Chromosomal instability (CIN) contributes to intratumour heterogeneity in the majority of epithelial carcinomas.
We and others have demonstrated the association of CIN with poor prognosis and drug resistance (Lee et al., 2011; McGranahan et al., 2012; EMBO Rep. 13(6): 528-38; Turajlic et al Cell 2018; Jamal-Hanjani et al NEJM 2017).
Both structural and numerical CIN frequently occur together in tumours, however a mechanistic basis explaining this phenomenon in tumours is the subject of active investigation.
Our group has been deciphering a mechanistic basis for structural and numerical CIN in colorectal cancer (CRC), revealing that many chromosome segregation errors in these cells are caused by structural chromosome defects (Burrell et al., 2013). Hallmarks of DNA replication stress were elevated in CIN CRC cell lines relative to diploid controls, and segregation errors could be attenuated through exposure to exogenous nucleosides, previously shown to alleviate replication stress, suggesting that replication contributes to CIN in CRC.

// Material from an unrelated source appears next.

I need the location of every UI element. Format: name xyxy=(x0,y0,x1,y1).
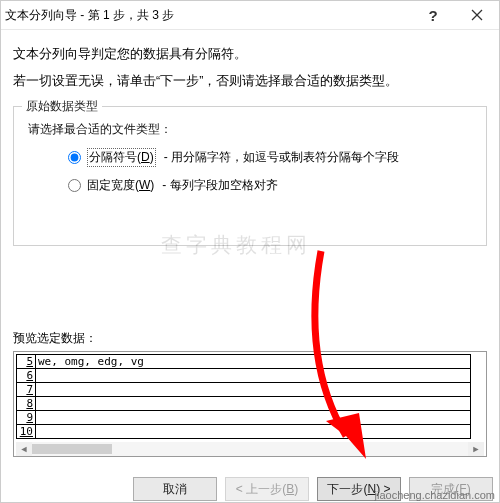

In attempting to characterise a genetic basis for the generation of CIN in CRC, we used a bioinformatics analysis of CRC datasets to define a region on chromosome 18q that was consistently lost in aneuploid CRC compared to diploid chromosomally stable CRC. Chromosome 18q was lost during the adenoma-adenocarcinoma transition in tumours, and was temporally associated with the onset of aneuploidy. Furthermore, 18q is subject to copy number loss in a range of solid tumours including pancreatic and upper gastrointestinal malignancies.

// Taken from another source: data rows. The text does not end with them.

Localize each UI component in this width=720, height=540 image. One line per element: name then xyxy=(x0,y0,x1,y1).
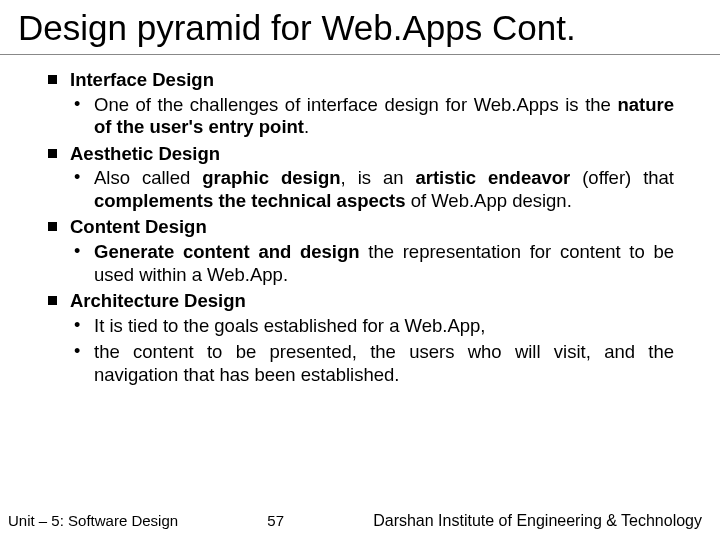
bold-text: complements the technical aspects xyxy=(94,190,406,211)
slide-footer: Unit – 5: Software Design 57 Darshan Ins… xyxy=(0,512,720,530)
text: of Web.App design. xyxy=(406,190,572,211)
slide-body: Interface Design One of the challenges o… xyxy=(0,55,720,386)
footer-institute: Darshan Institute of Engineering & Techn… xyxy=(373,512,702,530)
bullet-item: It is tied to the goals established for … xyxy=(46,315,674,338)
text: One of the challenges of interface desig… xyxy=(94,94,617,115)
page-number: 57 xyxy=(249,512,302,529)
section-content-design: Content Design xyxy=(46,216,674,239)
section-interface-design: Interface Design xyxy=(46,69,674,92)
section-architecture-design: Architecture Design xyxy=(46,290,674,313)
text: (offer) that xyxy=(570,167,674,188)
slide: Design pyramid for Web.Apps Cont. Interf… xyxy=(0,0,720,540)
footer-unit: Unit – 5: Software Design xyxy=(8,512,178,529)
section-aesthetic-design: Aesthetic Design xyxy=(46,143,674,166)
bullet-item: One of the challenges of interface desig… xyxy=(46,94,674,139)
bullet-item: Generate content and design the represen… xyxy=(46,241,674,286)
text: , is an xyxy=(341,167,416,188)
bold-text: artistic endeavor xyxy=(415,167,570,188)
footer-mid: 57 xyxy=(178,512,373,529)
bold-text: Generate content and design xyxy=(94,241,360,262)
text: Also called xyxy=(94,167,202,188)
text: . xyxy=(304,116,309,137)
bullet-item: the content to be presented, the users w… xyxy=(46,341,674,386)
bold-text: graphic design xyxy=(202,167,340,188)
slide-title: Design pyramid for Web.Apps Cont. xyxy=(0,0,720,55)
bullet-item: Also called graphic design, is an artist… xyxy=(46,167,674,212)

18q-encoded genes were examined in an RNA interference screen for chromosome segregation error induction, revealing three genes, ZNF516, MEX3C and PIGN, the silencing of which increased the chromosome segregation error rate in diploid cells. Silencing these three candidate 'CIN Suppressors' in diploid cells resulted in an increase in the hallmarks of replication stress. Similar to CIN cells with 18q loss, exogenous nucleoside addition resulted in the attenuation of segregation errors in diploid cells following loss of the three CIN suppressors.

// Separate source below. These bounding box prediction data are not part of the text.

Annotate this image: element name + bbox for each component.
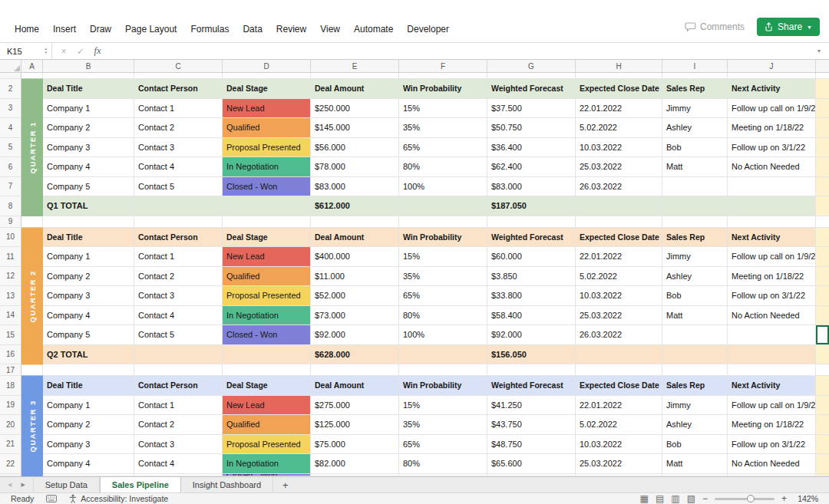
cell-e4[interactable]: $145.000 xyxy=(311,118,399,138)
cell-e7[interactable]: $83.000 xyxy=(311,177,399,197)
cell-b14[interactable]: Company 4 xyxy=(43,306,134,326)
normal-view-icon[interactable]: ▦ xyxy=(640,493,649,504)
cell-b11[interactable]: Company 1 xyxy=(43,247,134,267)
cell-i11[interactable]: Jimmy xyxy=(662,247,728,267)
cell-h9[interactable] xyxy=(576,216,662,228)
cell-b13[interactable]: Company 3 xyxy=(43,286,134,306)
cell-b5[interactable]: Company 3 xyxy=(43,138,134,158)
select-all-button[interactable] xyxy=(0,60,21,72)
row-header-12[interactable]: 12 xyxy=(0,267,21,287)
column-header-a[interactable]: A xyxy=(21,60,43,72)
column-header-i[interactable]: I xyxy=(662,60,728,72)
name-box[interactable]: K15 ▲▼ xyxy=(0,43,52,59)
cell-h11[interactable]: 22.01.2022 xyxy=(576,247,662,267)
cell-c7[interactable]: Contact 5 xyxy=(134,177,223,197)
cell-c3[interactable]: Contact 1 xyxy=(134,99,223,119)
cell-g5[interactable]: $36.400 xyxy=(487,138,576,158)
row-header-14[interactable]: 14 xyxy=(0,306,21,326)
cell-d23[interactable]: Closed - Won xyxy=(223,474,311,476)
column-header-k-partial[interactable] xyxy=(816,60,829,72)
row-header-9[interactable]: 9 xyxy=(0,216,21,228)
row-header-6[interactable]: 6 xyxy=(0,157,21,177)
header-cell-expected-close-date[interactable]: Expected Close Date xyxy=(576,79,662,99)
header-cell-deal-amount[interactable]: Deal Amount xyxy=(311,376,399,396)
cell-i6[interactable]: Matt xyxy=(662,157,728,177)
total-cell-h8[interactable] xyxy=(576,196,662,216)
cell-f21[interactable]: 65% xyxy=(399,435,487,455)
cell-f17[interactable] xyxy=(399,364,487,376)
cell-b7[interactable]: Company 5 xyxy=(43,177,134,197)
total-cell-g16[interactable]: $156.050 xyxy=(487,345,576,365)
cell-h1[interactable] xyxy=(576,73,662,79)
cell-e20[interactable]: $125.000 xyxy=(311,415,399,435)
header-cell-contact-person[interactable]: Contact Person xyxy=(134,228,223,248)
cell-k12[interactable] xyxy=(816,267,829,287)
cell-b20[interactable]: Company 2 xyxy=(43,415,134,435)
cell-h4[interactable]: 5.02.2022 xyxy=(576,118,662,138)
cell-h7[interactable]: 26.03.2022 xyxy=(576,177,662,197)
cell-j13[interactable]: Follow up on 3/1/22 xyxy=(728,286,816,306)
menu-tab-draw[interactable]: Draw xyxy=(83,21,118,38)
cell-k7[interactable] xyxy=(816,177,829,197)
sheet-tab-sales-pipeline[interactable]: Sales Pipeline xyxy=(100,477,181,492)
cell-k3[interactable] xyxy=(816,99,829,119)
cell-f11[interactable]: 15% xyxy=(399,247,487,267)
cell-d20[interactable]: Qualified xyxy=(223,415,311,435)
cell-c14[interactable]: Contact 4 xyxy=(134,306,223,326)
cell-g21[interactable]: $48.750 xyxy=(487,435,576,455)
cell-k22[interactable] xyxy=(816,454,829,474)
cancel-icon[interactable]: × xyxy=(55,46,72,57)
next-sheet-icon[interactable]: ▶ xyxy=(21,482,25,488)
cell-h23[interactable] xyxy=(576,474,662,476)
cell-j19[interactable]: Follow up call on 1/9/22 xyxy=(728,396,816,416)
row-header-21[interactable]: 21 xyxy=(0,435,21,455)
cell-k8[interactable] xyxy=(816,196,829,216)
insert-function-icon[interactable]: fx xyxy=(89,45,106,57)
cell-c19[interactable]: Contact 1 xyxy=(134,396,223,416)
header-cell-sales-rep[interactable]: Sales Rep xyxy=(662,228,728,248)
cell-f7[interactable]: 100% xyxy=(399,177,487,197)
cell-d22[interactable]: In Negotiation xyxy=(223,454,311,474)
row-header-7[interactable]: 7 xyxy=(0,177,21,197)
header-cell-contact-person[interactable]: Contact Person xyxy=(134,376,223,396)
row-header-5[interactable]: 5 xyxy=(0,138,21,158)
cell-i12[interactable]: Ashley xyxy=(662,267,728,287)
menu-tab-automate[interactable]: Automate xyxy=(347,21,400,38)
cell-e13[interactable]: $52.000 xyxy=(311,286,399,306)
cell-i21[interactable]: Bob xyxy=(662,435,728,455)
row-header-10[interactable]: 10 xyxy=(0,228,21,248)
total-cell-d16[interactable] xyxy=(223,345,311,365)
cell-g14[interactable]: $58.400 xyxy=(487,306,576,326)
row-header-16[interactable]: 16 xyxy=(0,345,21,365)
cell-e19[interactable]: $275.000 xyxy=(311,396,399,416)
cell-c9[interactable] xyxy=(134,216,223,228)
menu-tab-review[interactable]: Review xyxy=(269,21,313,38)
comments-button[interactable]: Comments xyxy=(685,21,745,32)
cell-i23[interactable] xyxy=(662,474,728,476)
accessibility-status[interactable]: Accessibility: Investigate xyxy=(69,494,168,503)
cell-b6[interactable]: Company 4 xyxy=(43,157,134,177)
total-cell-j8[interactable] xyxy=(728,196,816,216)
header-cell-deal-stage[interactable]: Deal Stage xyxy=(223,376,311,396)
cell-j9[interactable] xyxy=(728,216,816,228)
cell-f4[interactable]: 35% xyxy=(399,118,487,138)
zoom-slider-knob[interactable] xyxy=(747,495,755,502)
cell-k13[interactable] xyxy=(816,286,829,306)
cell-e21[interactable]: $75.000 xyxy=(311,435,399,455)
cell-d9[interactable] xyxy=(223,216,311,228)
row-header-15[interactable]: 15 xyxy=(0,325,21,345)
cell-d7[interactable]: Closed - Won xyxy=(223,177,311,197)
cell-j21[interactable]: Follow up on 3/1/22 xyxy=(728,435,816,455)
cell-j15[interactable] xyxy=(728,325,816,345)
header-cell-win-probability[interactable]: Win Probability xyxy=(399,376,487,396)
header-cell-deal-stage[interactable]: Deal Stage xyxy=(223,228,311,248)
cell-f12[interactable]: 35% xyxy=(399,267,487,287)
cell-b19[interactable]: Company 1 xyxy=(43,396,134,416)
total-cell-i8[interactable] xyxy=(662,196,728,216)
cell-e1[interactable] xyxy=(311,73,399,79)
total-cell-d8[interactable] xyxy=(223,196,311,216)
header-cell-deal-amount[interactable]: Deal Amount xyxy=(311,228,399,248)
cell-i4[interactable]: Ashley xyxy=(662,118,728,138)
cell-e3[interactable]: $250.000 xyxy=(311,99,399,119)
cell-i1[interactable] xyxy=(662,73,728,79)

These data implicate replication stress in the generation of structural and numerical CIN and intratumour heterogeneity, and provide evidence that combining tumour bioinformatics approaches with intricate functional genomics analysis can reveal novel mechanisms contributing to intratumour heterogeneity.
Finally we have found evidence for somatic mutations in cancer impacting the ability of cells to tolerate chromosome segregation errors. Recently we found evidence for APC/C mutations in cancer resulting in the lengthening of mitosis, enhancing the fidelity of chromosome segregation events in CIN tumour cells (Sansregret et al Cancer Discovery 2017). We also found evidence for mutations in the tumour suppressor gene BCL9L in colorectal cancer driving a CIN permissive state in both p53 null and wild-type cells (Lopez-Garcia et al. Cancer Cell 2017).
Our group is building on the experimental frameworks established through this approach to identify novel mechanisms generating chromosomal instability initiation and tolerance utilizing high resolution genomic data deriving from the TRACERx clinical programs.